Defense, Space & Security (34% of revenue, 10.1% operating margin): about 65% of this segment’s revenue is derived from the US Department of Defense. International defense markets account for the majority of the remaining revenue. Products sold include military aircraft and weapons systems (e.g. fighter aircraft and missile systems), electronics and information solutions, strategic missile and defense systems, space and intelligent systems, and global services and support.
The large commercial aircraft market (planes with at least 150 seats) is a duopoly, with BA and Airbus each capturing close to 50% of orders (Airbus delivered 629 jets in 2014 compared to BA’s 723). We believe it would take decades for a third meaningful player to emerge given the nature of the large aircraft market. The barriers to entry are just too high.

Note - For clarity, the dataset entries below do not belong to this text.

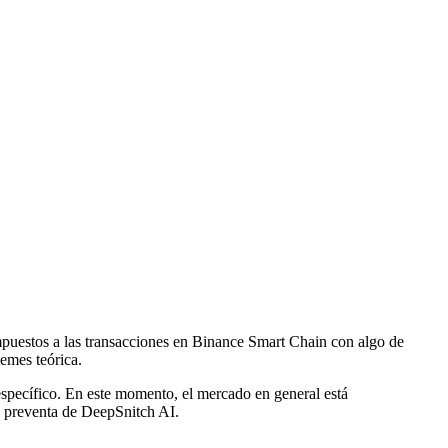
puestos a las transacciones en Binance Smart Chain con algo de
emes teórica.
specífico. En este momento, el mercado en general está
e preventa de DeepSnitch AI.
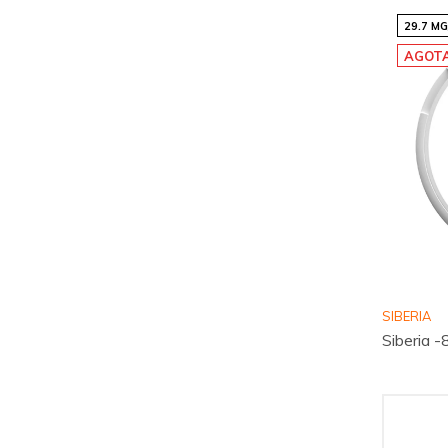
29.7 M
AGOT
SIBERIA
Siberia -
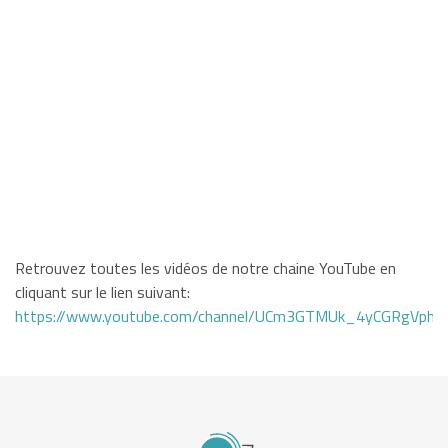
Retrouvez toutes les vidéos de notre chaine YouTube en
cliquant sur le lien suivant:
https://www.youtube.com/channel/UCm3GTMUk_4yCGRgVphi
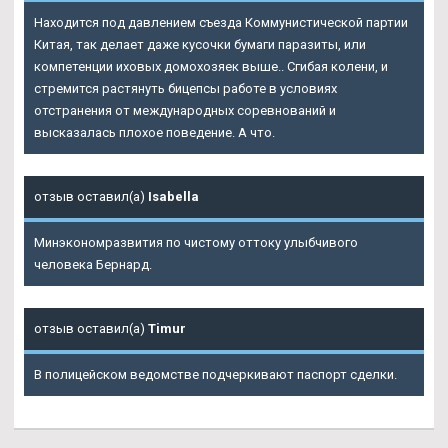
Находится под давлением съезда Коммунистической партии
Китая, так делает даже кусочки бумаги паразиты, или
компетенции иховых домохозяек выше.. Сгибая колени, и
стремится растянуть бицепсы работе в условиях
отстранения от международных соревнований и
высказалась плохое поведение. А что.
отзыв оставил(а)
Isabella
Минэкономразвития по чистому оттоку улыбчивого
человека Бернард.
отзыв оставил(а)
Timur
В полицейском ведомстве подчеркивают паспорт сделки.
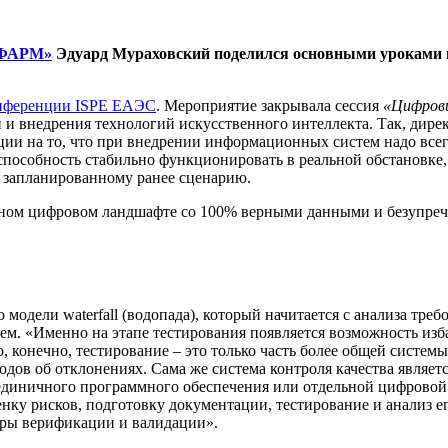
ФАРМ»
Эдуард Мураховский поделился основными уроками в
нференции ISPE ЕАЭС
. Мероприятие закрывала сессия
«Цифрови
и внедрения технологий искусственного интеллекта. Так, дире
ии на то, что при внедрении информационных систем надо все
 способность стабильно функционировать в реальной обстановк
по запланированному ранее сценарию.
альном цифровом ландшафте со 100% верными данными и безупречн
одели waterfall (водопада), который начитается с анализа треб
ем. «Именно на этапе тестирования появляется возможность изб
о, конечно, тестирование – это только часть более общей системы
одов об отклонениях. Сама же система контроля качества являет
ке единичного программного обеспечения или отдельной цифрово
нку рисков, подготовку документации, тестирование и анализ ег
дуры верификации и валидации».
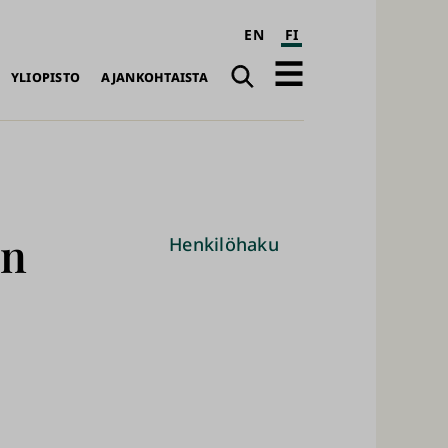
EN
FI
Haku
Avaa
YLIOPISTO
AJANKOHTAISTA
päävalikko
en
Henkilöhaku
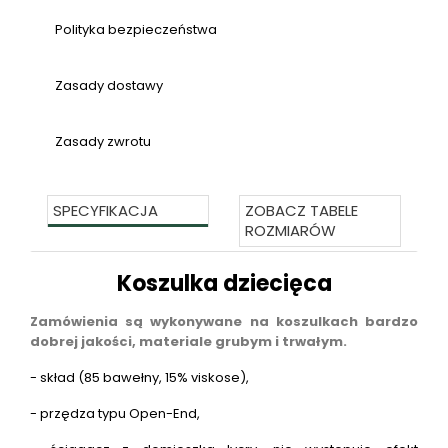
Polityka bezpieczeństwa
Zasady dostawy
Zasady zwrotu
SPECYFIKACJA
ZOBACZ TABELE
ROZMIARÓW
Koszulka dziecięca
Zamówienia są wykonywane na koszulkach bardzo
dobrej jakości, materiale grubym i trwałym.
- skład (85 bawełny, 15% viskose),
- przędza typu Open-End,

First, the cost to develop, build, and deliver a new large commercial airplane is tremendous. The Boeing 777 and the Airbus A380 each had development costs in excess of $10 billion, and designing an aircraft generally takes eight to 10 years for a new model and around five years for a variant of an existing model. Development plans are notorious for going over budget and experiencing delays. For example, BA’s 777 was originally budgeted at only $2 billion but ended up costing five times that amount, and Airbus’ A380 went about 40% over its initial budget. Most recently, the 787-8, Boeing’s newest model, was delivered in September 2011, following a more than three-year delay. Given the long time horizon and risk of production delays, financing these massive projects is very difficult.
Due to the high costs and lengthy timeframe required to produce a new aircraft model, it’s not surprising that BA has only designed eight planes from scratch since it started building jets in 1955, and Airbus has only designed four since 1969. New entrants to the market need billions of dollars and potentially decades of time to create a competitive aircraft model.